◆ YOUR GOAL ◆
Exactly the lines from the one with "degree holders." through the final line of the listing below should appear in the answer, and no others.
BEGIN DATASET RECORDS
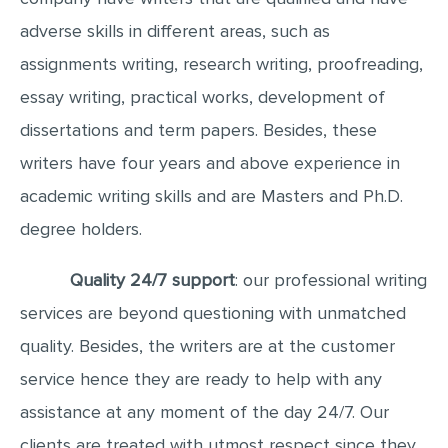
adverse skills in different areas, such as
assignments writing, research writing, proofreading,
essay writing, practical works, development of
dissertations and term papers. Besides, these
writers have four years and above experience in
academic writing skills and are Masters and Ph.D.
degree holders.
Quality 24/7 support
: our professional writing
services are beyond questioning with unmatched
quality. Besides, the writers are at the customer
service hence they are ready to help with any
assistance at any moment of the day 24/7. Our
clients are treated with utmost respect since they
END DATASET RECORDS
◆ EXPECTED ANSWER ◆
degree holders.
Quality 24/7 support
: our professional writing
services are beyond questioning with unmatched
quality. Besides, the writers are at the customer
service hence they are ready to help with any
assistance at any moment of the day 24/7. Our
clients are treated with utmost respect since they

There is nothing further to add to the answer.